[Records supplied — start]

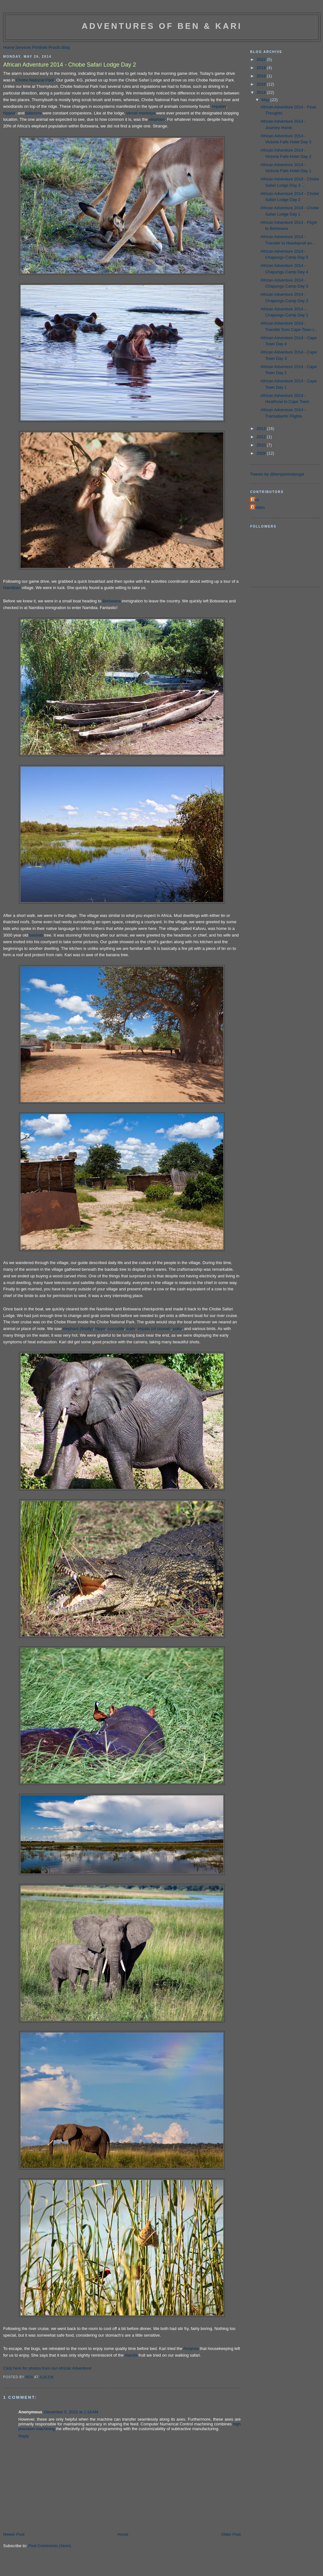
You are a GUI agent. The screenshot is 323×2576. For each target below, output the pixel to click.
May (266, 99)
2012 (261, 436)
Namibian (12, 587)
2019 (261, 67)
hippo (100, 1328)
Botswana (112, 601)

[Records supplied — finish]

▸ **About this exercise**: From the first line to the last, write out the data exactly, omitting any pictures.

▸ **Answer section**:
You are a GUI agent. The screenshot is 323×2576. For each target below, output the pixel to click.
May (266, 99)
2012 (261, 436)
Namibian (12, 587)
2019 (261, 67)
hippo (100, 1328)
Botswana (112, 601)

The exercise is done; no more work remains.